Tianjin Key Laboratory of Intelligence Computing and Novel Software Technology, Tianjin University of Technology, Tianjin, 300384, China.
Tianjin Key Laboratory of Intelligence Computing and Novel Software Technology, Tianjin University of Technology, Tianjin, 300384, China; Key Laboratory of Computer Vision and System, Ministry of Education, China.
Neural Netw. 2022 Feb;146:120-129. doi: 10.1016/j.neunet.2021.11.017. Epub 2021 Nov 22.
Dense video captioning aims to automatically describe several events that occur in a given video, which most state-of-the-art models accomplish by locating and describing multiple events in an untrimmed video. Despite much progress in this area, most current approaches only encode visual features in the event location phase and they neglect the relationships between events, which may degrade the consistency of the description in the identical video. Thus, in the present study, we attempted to exploit visual-audio cues to generate event proposals and enhance event-level representations by capturing their temporal and semantic relationships. Furthermore, to compensate for the major limitation of not fully utilizing multimodal information in the description process, we developed an attention-gating mechanism that dynamically fuses and regulates the multi-modal information.
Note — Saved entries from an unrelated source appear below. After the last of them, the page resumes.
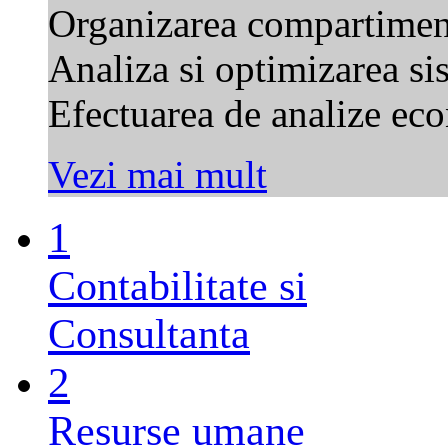
Organizarea compartimente
Analiza si optimizarea sis
Efectuarea de analize ec
Vezi mai mult
1
Contabilitate si
Consultanta
2
Resurse umane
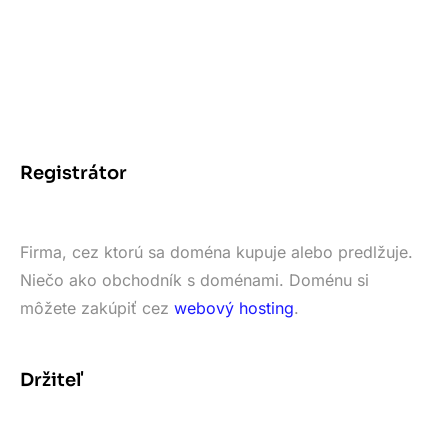
Registrátor
Firma, cez ktorú sa doména kupuje alebo predlžuje.
Niečo ako obchodník s doménami. Doménu si
môžete zakúpiť cez
webový hosting
.
Držiteľ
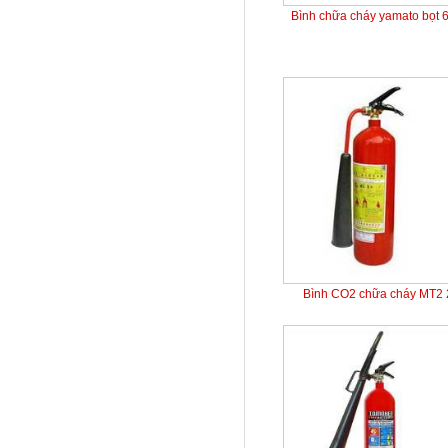
Bình chữa cháy yamato bọt 
Bình CO2 chữa cháy MT2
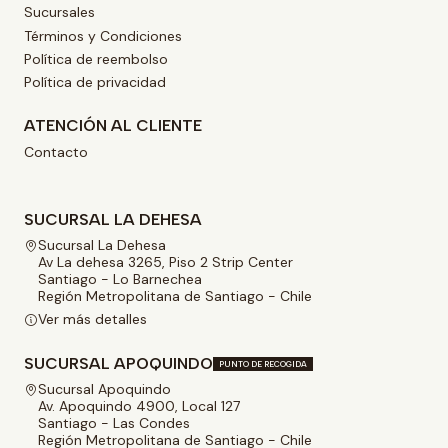
Sucursales
Términos y Condiciones
Política de reembolso
Política de privacidad
ATENCIÓN AL CLIENTE
Contacto
SUCURSAL LA DEHESA
Sucursal La Dehesa
Av La dehesa 3265, Piso 2 Strip Center
Santiago - Lo Barnechea
Región Metropolitana de Santiago - Chile
Ver más detalles
SUCURSAL APOQUINDO
PUNTO DE RECOGIDA
Sucursal Apoquindo
Av. Apoquindo 4900, Local 127
Santiago - Las Condes
Región Metropolitana de Santiago - Chile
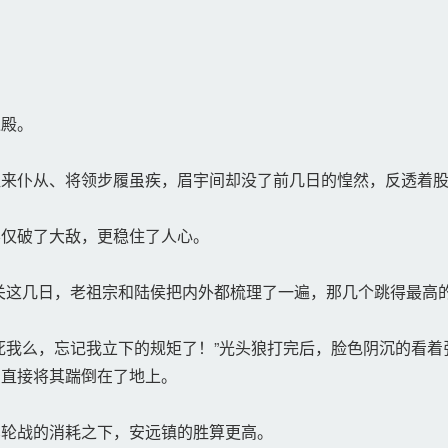
殿。
来仆从、将领步履虽疾，眉宇间却没了前几日的惶然，反透着股
仅破了大敌，更稳住了人心。
关这几日，老祖宗和陆侯把内外都梳理了一遍，那几个跳得最高
我么，忘记我立下的规矩了！”光头狼打完后，脸色阴沉的看着
，直接将其踹倒在了地上。
轮战的消耗之下，安远镇的胜算更高。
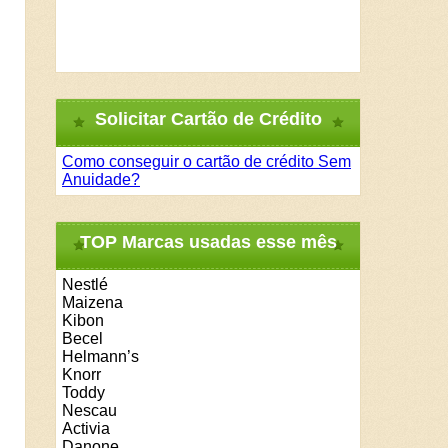
Solicitar Cartão de Crédito
Como conseguir o cartão de crédito Sem
Anuidade?
TOP Marcas usadas esse mês
Nestlé
Maizena
Kibon
Becel
Helmann’s
Knorr
Toddy
Nescau
Activia
Danone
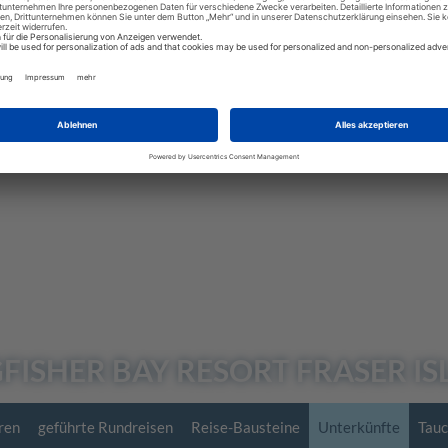
FISHER BAY RESORT
FRASER I
ren
geführte Rundreisen
Reise-Bausteine
Unterkünfte
Tauc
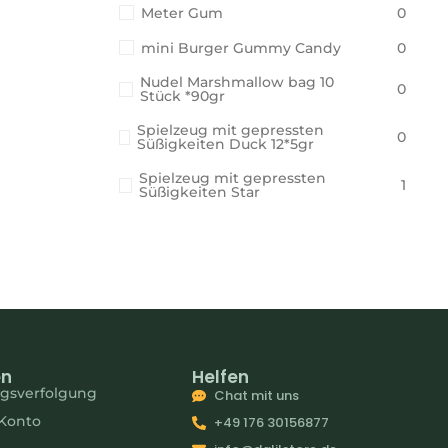
Meter Gum
0
mini Burger Gummy Candy
0
Nudel Marshmallow bag 10
0
Stück *90gr
Spielzeug mit gepressten
0
Süßigkeiten Duck 12*5gr
Spielzeug mit gepressten
1
Süßigkeiten Star
en
Helfen
agsverfolgung
Chat mit uns
Konto
+49 176 30156877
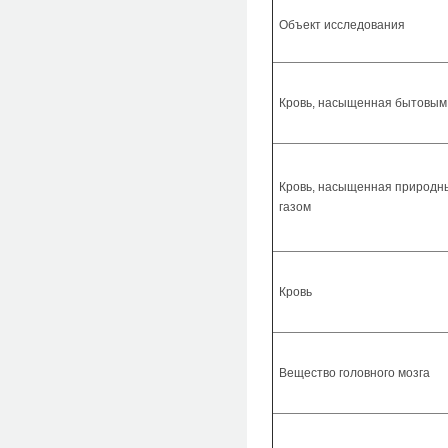
Объект исследования
Кровь, насыщенная бытовым
Кровь, насыщенная природ
газом
Кровь
Вещество головного мозга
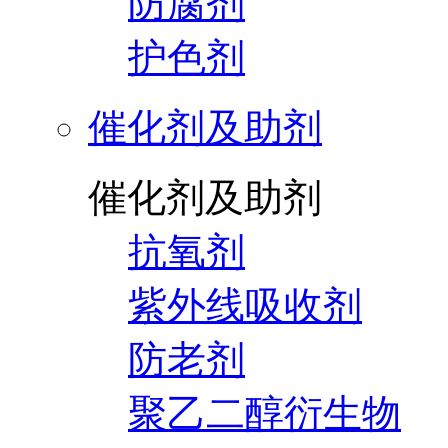
防腐剂
护色剂
催化剂及助剂
催化剂及助剂
抗氧剂
紫外线吸收剂
防老剂
聚乙二醇衍生物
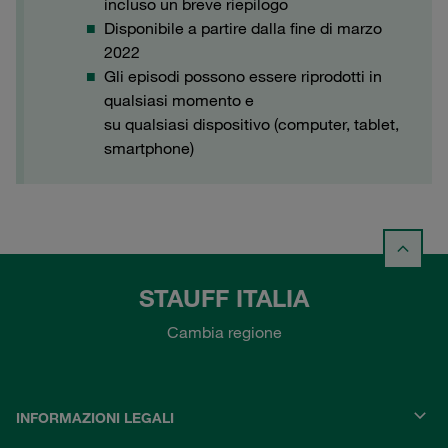
incluso un breve riepilogo
Disponibile a partire dalla fine di marzo
2022
Gli episodi possono essere riprodotti in
qualsiasi momento e
su qualsiasi dispositivo (computer, tablet,
smartphone)
STAUFF ITALIA
Cambia regione
INFORMAZIONI LEGALI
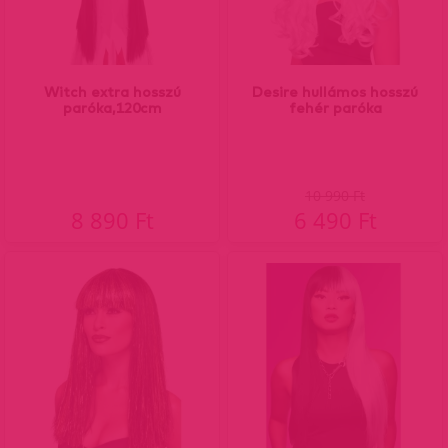
Witch extra hosszú
Desire hullámos hosszú
paróka,120cm
fehér paróka
10 990 Ft
8 890 Ft
6 490 Ft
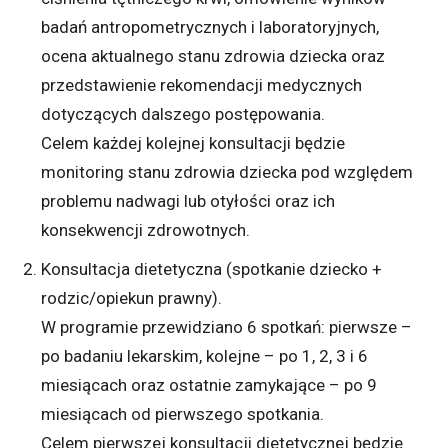
badań antropometrycznych i laboratoryjnych,
ocena aktualnego stanu zdrowia dziecka oraz
przedstawienie rekomendacji medycznych
dotyczących dalszego postępowania.
Celem każdej kolejnej konsultacji będzie
monitoring stanu zdrowia dziecka pod względem
problemu nadwagi lub otyłości oraz ich
konsekwencji zdrowotnych.
Konsultacja dietetyczna (spotkanie dziecko +
rodzic/opiekun prawny).
W programie przewidziano 6 spotkań: pierwsze –
po badaniu lekarskim, kolejne – po 1, 2, 3 i 6
miesiącach oraz ostatnie zamykające – po 9
miesiącach od pierwszego spotkania.
Celem pierwszej konsultacji dietetycznej będzie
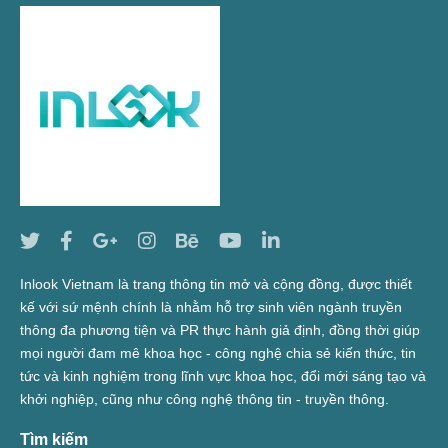
Inlook Vietnam là trang thông tin mở và cộng đồng, được thiết
kế với sứ mệnh chính là nhằm hỗ trợ sinh viên ngành truyền
thông đa phương tiện và PR thực hành giả định, đồng thời giúp
mọi người đam mê khoa học - công nghệ chia sẻ kiến thức, tin
tức và kinh nghiệm trong lĩnh vực khoa học, đổi mới sáng tạo và
khởi nghiệp, cũng như công nghệ thông tin - truyền thông.
Tìm kiếm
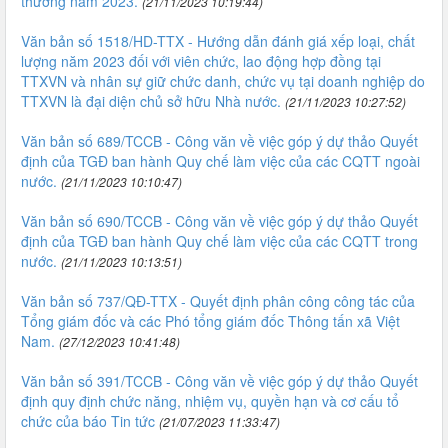
thưởng năm 2023.
(21/11/2023 10:19:44)
Văn bản số 1518/HD-TTX - Hướng dẫn đánh giá xếp loại, chất
lượng năm 2023 đối với viên chức, lao động hợp đồng tại
TTXVN và nhân sự giữ chức danh, chức vụ tại doanh nghiệp do
TTXVN là đại diện chủ sở hữu Nhà nước.
(21/11/2023 10:27:52)
Văn bản số 689/TCCB - Công văn về việc góp ý dự thảo Quyết
định của TGĐ ban hành Quy chế làm việc của các CQTT ngoài
nước.
(21/11/2023 10:10:47)
Văn bản số 690/TCCB - Công văn về việc góp ý dự thảo Quyết
định của TGĐ ban hành Quy chế làm việc của các CQTT trong
nước.
(21/11/2023 10:13:51)
Văn bản số 737/QĐ-TTX - Quyết định phân công công tác của
Tổng giám đốc và các Phó tổng giám đốc Thông tấn xã Việt
Nam.
(27/12/2023 10:41:48)
Văn bản số 391/TCCB - Công văn về việc góp ý dự thảo Quyết
định quy định chức năng, nhiệm vụ, quyền hạn và cơ cấu tổ
chức của báo Tin tức
(21/07/2023 11:33:47)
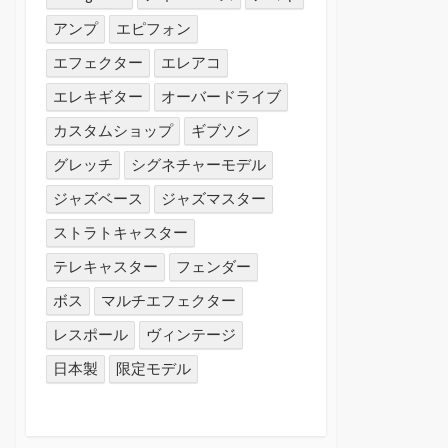
アンプ
エピフォン
エフェクター
エレアコ
エレキギター
オーバードライブ
カスタムショップ
ギブソン
グレッチ
シグネチャーモデル
ジャズベース
ジャズマスター
ストラトキャスター
テレキャスター
フェンダー
ボス
マルチエフェクター
レスポール
ヴィンテージ
日本製
限定モデル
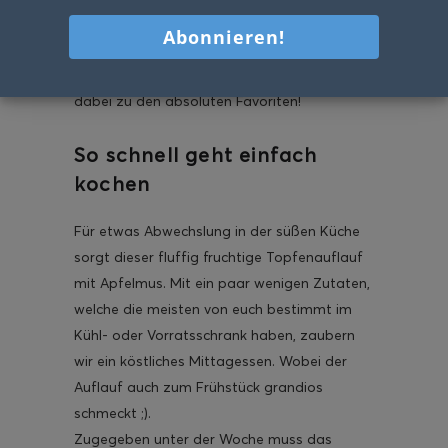
Süßes steht bei uns HOCH im Kurs,
besonders bei mir und den Minis. Dieser
herrliche Topfenauflauf mit Apfelmus zählt
dabei zu den absoluten Favoriten!
So schnell geht einfach
kochen
Für etwas Abwechslung in der süßen Küche
sorgt dieser fluffig fruchtige Topfenauflauf
mit Apfelmus. Mit ein paar wenigen Zutaten,
welche die meisten von euch bestimmt im
Kühl- oder Vorratsschrank haben, zaubern
wir ein köstliches Mittagessen. Wobei der
Auflauf auch zum Frühstück grandios
schmeckt ;).
Zugegeben unter der Woche muss das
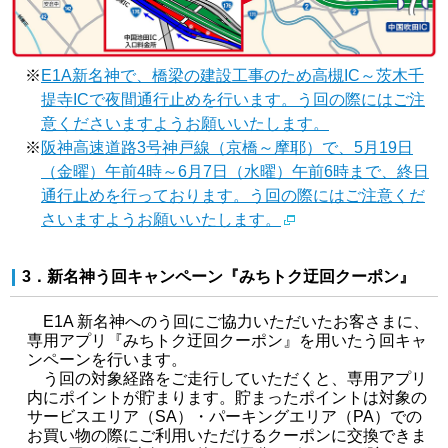
※
E1A新名神で、橋梁の建設工事のため高槻IC～茨木千
提寺ICで夜間通行止めを行います。う回の際にはご注
意くださいますようお願いいたします。
※
阪神高速道路3号神戸線（京橋～摩耶）で、5月19日
（金曜）午前4時～6月7日（水曜）午前6時まで、終日
通行止めを行っております。う回の際にはご注意くだ
さいますようお願いいたします。
3．新名神う回キャンペーン『みちトク迂回クーポン』
E1A 新名神へのう回にご協力いただいたお客さまに、
専用アプリ『みちトク迂回クーポン』を用いたう回キャ
ンペーンを行います。
う回の対象経路をご走行していただくと、専用アプリ
内にポイントが貯まります。貯まったポイントは対象の
サービスエリア（SA）・パーキングエリア（PA）での
お買い物の際にご利用いただけるクーポンに交換できま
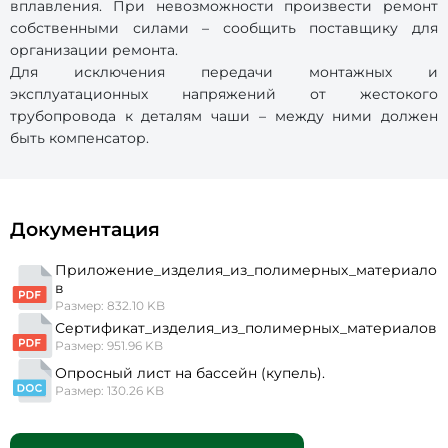
вплавления. При невозможности произвести ремонт
собственными силами – сообщить поставщику для
организации ремонта.
Для исключения передачи монтажных и
эксплуатационных напряжений от жестокого
трубопровода к деталям чаши – между ними должен
быть компенсатор.
Документация
Приложение_изделия_из_полимерных_материало
в
Размер: 832.10 KB
Сертификат_изделия_из_полимерных_материалов
Размер: 951.96 KB
Опросный лист на бассейн (купель).
Размер: 130.26 KB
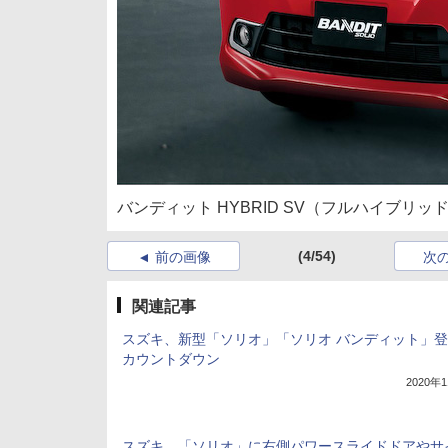
バンディット HYBRID SV（フルハイブリッ
(4/54)
前の画像
次
関連記事
スズキ、新型「ソリオ」「ソリオ バンディット」
カウントダウン
2020年
スズキ、「ソリオ」に右側パワースライドドアやサ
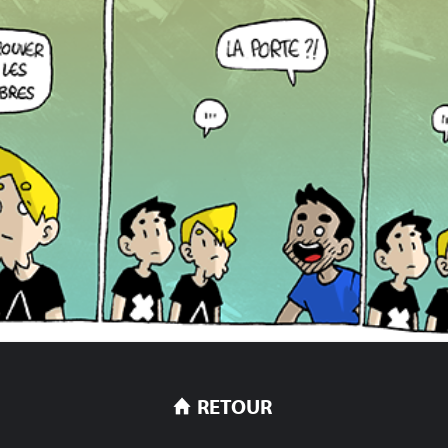
RETOUR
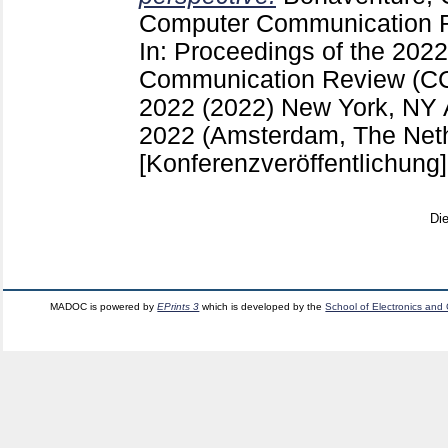
Computer Communication 
In: Proceedings of the 2
Communication Review (CC
2022 (2022) New York, NY
2022 (Amsterdam, The Net
[Konferenzveröffentlichung]
Di
MADOC is powered by
EPrints 3
which is developed by the
School of Electronics and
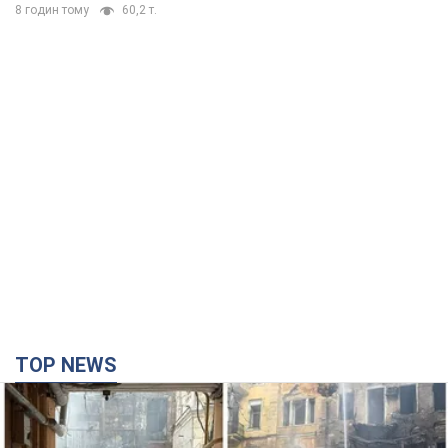
8 годин тому
60,2 т.
TOP NEWS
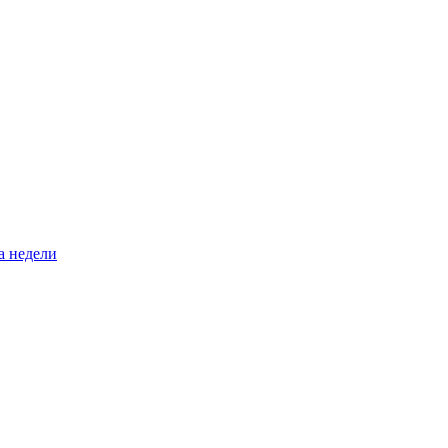
а недели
In summary, we propose an event-centric multi-modal fusion approach for dense video captioning (EMVC) to capture the relationships between events and effectively fuse multi-modal information. We conducted comprehensive experiments to evaluate the performance of EMVC based on the benchmark ActivityNet Caption and YouCook2 data sets. The experimental results showed that our model achieved impressive performance compared with state-of-the-art methods.
密集视频字幕旨在自动描述给定视频中发生的几个事件,大多数最先进的模型通过在未经修剪的视频中定位和描述多个事件来实现这一目标。尽管在这一领域取得了很大进展,但大多数当前的方法仅在事件定位阶段对视觉特征进行编码,而忽略了事件之间的关系,这可能会降低同一视频中描述的一致性。因此,在本研究中,我们试图利用视觉-音频线索生成事件提案,并通过捕捉它们的时间和语义关系来增强事件级别的表示。此外,为了弥补在描述过程中未能充分利用多模态信息的主要限制,我们开发了一种注意力门控机制,该机制可以动态融合和调节多模态信息。总之,我们提出了一种基于事件的多模态融合方法(EMVC)用于密集视频字幕,以捕捉事件之间的关系并有效地融合多模态信息。我们基于基准 ActivityNet Caption 和 YouCook2 数据集进行了全面的实验来评估 EMVC 的性能。实验结果表明,与最先进的方法相比,我们的模型取得了令人印象深刻的性能。